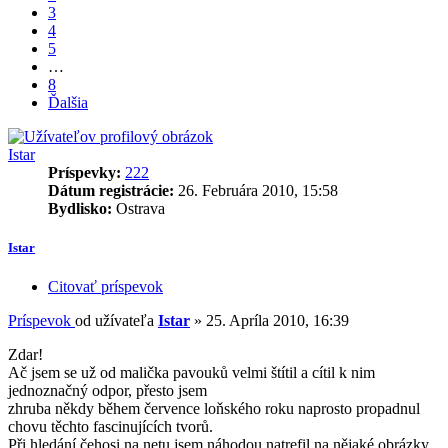
3
4
5
…
8
Ďalšia
Istar
Príspevky:
222
Dátum registrácie:
26. Februára 2010, 15:58
Bydlisko:
Ostrava
Istar
Citovať príspevok
Príspevok
od užívateľa
Istar
»
25. Apríla 2010, 16:39
Zdar!
Ač jsem se už od malička pavouků velmi štítil a cítil k nim
jednoznačný odpor, přesto jsem
zhruba někdy během července loňského roku naprosto propadnul
chovu těchto fascinujících tvorů.
Při hledání čehosi na netu jsem náhodou natrefil na nějaké obrázky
◇ ◇ ◇ ◇ ◇ ◇ ◇
> Problem
Copy all the records above exactly, but leave out the pictures.

> Response to this task
3
4
5
…
8
Ďalšia
Istar
Príspevky:
222
Dátum registrácie:
26. Februára 2010, 15:58
Bydlisko:
Ostrava
Istar
Citovať príspevok
Príspevok
od užívateľa
Istar
»
25. Apríla 2010, 16:39
Zdar!
Ač jsem se už od malička pavouků velmi štítil a cítil k nim
jednoznačný odpor, přesto jsem
zhruba někdy během července loňského roku naprosto propadnul
chovu těchto fascinujících tvorů.
Při hledání čehosi na netu jsem náhodou natrefil na nějaké obrázky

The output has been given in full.